== Working data ==
---*---

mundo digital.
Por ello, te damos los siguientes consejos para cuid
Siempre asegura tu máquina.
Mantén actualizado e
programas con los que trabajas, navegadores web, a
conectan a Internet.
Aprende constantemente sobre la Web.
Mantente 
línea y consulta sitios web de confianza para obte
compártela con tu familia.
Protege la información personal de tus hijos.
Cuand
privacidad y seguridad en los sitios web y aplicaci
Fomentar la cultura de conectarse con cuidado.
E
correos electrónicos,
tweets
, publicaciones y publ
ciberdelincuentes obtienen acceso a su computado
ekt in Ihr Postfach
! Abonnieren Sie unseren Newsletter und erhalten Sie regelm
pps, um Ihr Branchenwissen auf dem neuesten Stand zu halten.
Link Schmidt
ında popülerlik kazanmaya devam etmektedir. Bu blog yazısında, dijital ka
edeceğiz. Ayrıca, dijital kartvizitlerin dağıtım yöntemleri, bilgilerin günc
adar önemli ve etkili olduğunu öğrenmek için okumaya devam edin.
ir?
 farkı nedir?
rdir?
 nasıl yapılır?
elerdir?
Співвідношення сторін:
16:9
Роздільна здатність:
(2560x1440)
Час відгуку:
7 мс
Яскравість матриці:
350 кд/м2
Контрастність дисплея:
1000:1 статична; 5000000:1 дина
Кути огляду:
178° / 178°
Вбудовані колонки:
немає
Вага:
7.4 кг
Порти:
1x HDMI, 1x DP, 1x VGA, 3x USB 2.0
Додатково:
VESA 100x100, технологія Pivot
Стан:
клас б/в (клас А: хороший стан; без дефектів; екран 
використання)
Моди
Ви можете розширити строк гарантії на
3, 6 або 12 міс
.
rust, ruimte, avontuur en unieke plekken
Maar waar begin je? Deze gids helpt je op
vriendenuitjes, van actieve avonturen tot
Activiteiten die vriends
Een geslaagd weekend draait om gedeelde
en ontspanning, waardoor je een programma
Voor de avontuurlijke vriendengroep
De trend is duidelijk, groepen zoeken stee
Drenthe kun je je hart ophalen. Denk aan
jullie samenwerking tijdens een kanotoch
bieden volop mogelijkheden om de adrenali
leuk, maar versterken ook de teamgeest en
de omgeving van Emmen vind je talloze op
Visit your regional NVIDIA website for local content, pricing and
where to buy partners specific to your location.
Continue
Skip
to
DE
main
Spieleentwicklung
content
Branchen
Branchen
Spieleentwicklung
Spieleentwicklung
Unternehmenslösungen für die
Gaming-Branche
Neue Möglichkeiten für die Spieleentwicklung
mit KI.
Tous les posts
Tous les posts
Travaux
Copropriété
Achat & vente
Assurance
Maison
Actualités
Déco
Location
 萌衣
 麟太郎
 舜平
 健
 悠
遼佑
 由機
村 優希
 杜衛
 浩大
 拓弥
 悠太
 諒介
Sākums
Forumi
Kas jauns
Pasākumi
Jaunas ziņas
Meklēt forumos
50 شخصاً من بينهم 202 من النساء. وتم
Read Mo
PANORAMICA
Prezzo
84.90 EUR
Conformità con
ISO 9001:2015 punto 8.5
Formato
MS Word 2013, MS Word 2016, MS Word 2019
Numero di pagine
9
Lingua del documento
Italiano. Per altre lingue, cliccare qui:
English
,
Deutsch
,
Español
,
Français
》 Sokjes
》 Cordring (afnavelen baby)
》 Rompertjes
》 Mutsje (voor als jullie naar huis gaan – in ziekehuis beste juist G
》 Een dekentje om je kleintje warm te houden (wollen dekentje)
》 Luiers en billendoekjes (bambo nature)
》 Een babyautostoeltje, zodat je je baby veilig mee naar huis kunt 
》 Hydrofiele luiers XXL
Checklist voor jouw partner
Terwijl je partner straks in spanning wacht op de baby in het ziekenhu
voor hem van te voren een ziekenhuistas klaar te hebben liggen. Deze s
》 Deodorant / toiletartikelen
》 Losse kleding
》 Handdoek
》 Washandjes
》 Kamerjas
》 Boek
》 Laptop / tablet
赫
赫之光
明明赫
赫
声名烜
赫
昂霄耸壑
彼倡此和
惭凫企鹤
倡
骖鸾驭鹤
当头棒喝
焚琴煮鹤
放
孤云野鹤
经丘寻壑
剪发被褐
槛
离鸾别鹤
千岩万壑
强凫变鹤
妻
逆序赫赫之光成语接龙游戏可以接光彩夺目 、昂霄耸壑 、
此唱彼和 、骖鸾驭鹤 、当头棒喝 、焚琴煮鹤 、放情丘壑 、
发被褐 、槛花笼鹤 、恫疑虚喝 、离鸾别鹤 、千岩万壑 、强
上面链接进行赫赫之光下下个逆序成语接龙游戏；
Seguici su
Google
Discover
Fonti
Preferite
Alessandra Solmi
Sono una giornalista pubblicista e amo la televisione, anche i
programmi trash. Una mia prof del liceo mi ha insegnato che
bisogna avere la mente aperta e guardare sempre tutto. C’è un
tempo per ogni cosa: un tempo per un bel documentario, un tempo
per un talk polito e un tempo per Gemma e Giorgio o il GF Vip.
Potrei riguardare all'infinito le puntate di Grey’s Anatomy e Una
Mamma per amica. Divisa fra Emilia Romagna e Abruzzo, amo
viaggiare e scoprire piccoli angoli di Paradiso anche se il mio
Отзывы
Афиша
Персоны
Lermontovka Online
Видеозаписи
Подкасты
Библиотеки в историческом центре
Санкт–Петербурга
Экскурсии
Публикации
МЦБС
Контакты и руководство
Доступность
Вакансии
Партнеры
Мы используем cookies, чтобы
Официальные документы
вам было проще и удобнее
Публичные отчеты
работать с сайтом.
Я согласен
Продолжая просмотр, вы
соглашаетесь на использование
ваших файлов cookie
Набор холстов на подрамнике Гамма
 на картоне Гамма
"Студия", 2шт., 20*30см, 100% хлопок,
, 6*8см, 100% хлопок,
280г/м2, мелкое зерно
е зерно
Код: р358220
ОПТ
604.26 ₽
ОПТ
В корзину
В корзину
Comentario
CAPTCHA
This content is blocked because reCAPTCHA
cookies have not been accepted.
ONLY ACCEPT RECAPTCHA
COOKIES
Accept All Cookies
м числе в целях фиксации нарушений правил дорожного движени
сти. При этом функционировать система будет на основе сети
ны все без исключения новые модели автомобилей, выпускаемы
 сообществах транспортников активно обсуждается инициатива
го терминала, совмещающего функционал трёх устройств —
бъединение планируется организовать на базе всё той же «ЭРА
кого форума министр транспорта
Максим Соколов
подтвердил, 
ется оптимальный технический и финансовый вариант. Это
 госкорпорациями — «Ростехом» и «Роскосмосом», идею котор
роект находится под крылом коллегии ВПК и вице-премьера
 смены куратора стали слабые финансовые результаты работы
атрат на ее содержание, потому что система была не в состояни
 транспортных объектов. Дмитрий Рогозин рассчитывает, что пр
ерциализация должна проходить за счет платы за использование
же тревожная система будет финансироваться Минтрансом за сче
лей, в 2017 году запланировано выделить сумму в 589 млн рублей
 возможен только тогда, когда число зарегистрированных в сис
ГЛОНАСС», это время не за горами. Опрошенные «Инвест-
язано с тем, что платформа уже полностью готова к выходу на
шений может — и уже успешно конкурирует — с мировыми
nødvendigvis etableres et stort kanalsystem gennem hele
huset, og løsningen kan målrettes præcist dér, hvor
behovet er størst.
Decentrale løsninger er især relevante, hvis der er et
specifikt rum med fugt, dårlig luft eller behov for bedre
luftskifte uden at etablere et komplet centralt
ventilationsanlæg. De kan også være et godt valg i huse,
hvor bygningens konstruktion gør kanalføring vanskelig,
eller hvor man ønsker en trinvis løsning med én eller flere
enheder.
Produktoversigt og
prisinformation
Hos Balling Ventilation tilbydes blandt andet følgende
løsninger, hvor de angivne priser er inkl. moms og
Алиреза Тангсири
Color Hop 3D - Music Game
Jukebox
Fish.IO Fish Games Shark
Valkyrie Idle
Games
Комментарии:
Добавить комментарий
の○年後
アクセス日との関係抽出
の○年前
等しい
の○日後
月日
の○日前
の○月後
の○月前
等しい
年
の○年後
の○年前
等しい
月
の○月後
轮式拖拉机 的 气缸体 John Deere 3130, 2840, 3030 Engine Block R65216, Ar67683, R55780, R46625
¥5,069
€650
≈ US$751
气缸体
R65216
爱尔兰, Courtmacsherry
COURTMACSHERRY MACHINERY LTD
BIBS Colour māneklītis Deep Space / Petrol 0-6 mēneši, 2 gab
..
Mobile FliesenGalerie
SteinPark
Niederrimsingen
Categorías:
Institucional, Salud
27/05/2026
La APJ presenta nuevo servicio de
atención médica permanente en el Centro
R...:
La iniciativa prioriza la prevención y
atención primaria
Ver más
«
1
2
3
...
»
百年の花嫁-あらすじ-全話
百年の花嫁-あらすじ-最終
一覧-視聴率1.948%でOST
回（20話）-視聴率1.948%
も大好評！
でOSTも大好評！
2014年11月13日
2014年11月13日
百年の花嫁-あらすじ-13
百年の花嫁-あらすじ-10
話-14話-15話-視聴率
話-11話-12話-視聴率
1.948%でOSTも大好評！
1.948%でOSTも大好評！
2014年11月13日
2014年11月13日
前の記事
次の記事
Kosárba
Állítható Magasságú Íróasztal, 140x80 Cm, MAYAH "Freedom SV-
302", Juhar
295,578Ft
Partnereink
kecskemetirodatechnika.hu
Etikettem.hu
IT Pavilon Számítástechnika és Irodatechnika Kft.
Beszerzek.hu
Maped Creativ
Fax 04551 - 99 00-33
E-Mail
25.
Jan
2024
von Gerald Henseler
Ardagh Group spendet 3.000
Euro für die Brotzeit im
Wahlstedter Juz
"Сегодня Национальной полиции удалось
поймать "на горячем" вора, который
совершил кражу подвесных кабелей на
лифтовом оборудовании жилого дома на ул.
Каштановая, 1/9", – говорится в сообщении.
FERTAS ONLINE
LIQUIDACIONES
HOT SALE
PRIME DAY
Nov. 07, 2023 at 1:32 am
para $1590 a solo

---*---

The line above containing "rust, ruimte, avontuur en unieke plekken", the line containing "en ontspanning, waardoor je een programma", and every line between them are to be transcribed exactly; no other line is wanted.

rust, ruimte, avontuur en unieke plekken
Maar waar begin je? Deze gids helpt je op
vriendenuitjes, van actieve avonturen tot
Activiteiten die vriends
Een geslaagd weekend draait om gedeelde
en ontspanning, waardoor je een programma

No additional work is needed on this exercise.